#### [Task]
Go through the material below, find each line with the word "para", and copy those lines.
*** Begin section ***
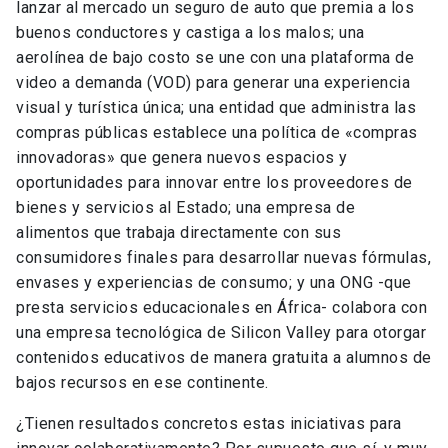
lanzar al mercado un seguro de auto que premia a los
buenos conductores y castiga a los malos; una
aerolínea de bajo costo se une con una plataforma de
video a demanda (VOD) para generar una experiencia
visual y turística única; una entidad que administra las
compras públicas establece una política de «compras
innovadoras» que genera nuevos espacios y
oportunidades para innovar entre los proveedores de
bienes y servicios al Estado; una empresa de
alimentos que trabaja directamente con sus
consumidores finales para desarrollar nuevas fórmulas,
envases y experiencias de consumo; y una ONG -que
presta servicios educacionales en África- colabora con
una empresa tecnológica de Silicon Valley para otorgar
contenidos educativos de manera gratuita a alumnos de
bajos recursos en ese continente.
¿Tienen resultados concretos estas iniciativas para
*** End section ***
#### [Response]
video a demanda (VOD) para generar una experiencia
oportunidades para innovar entre los proveedores de
consumidores finales para desarrollar nuevas fórmulas,
una empresa tecnológica de Silicon Valley para otorgar
¿Tienen resultados concretos estas iniciativas para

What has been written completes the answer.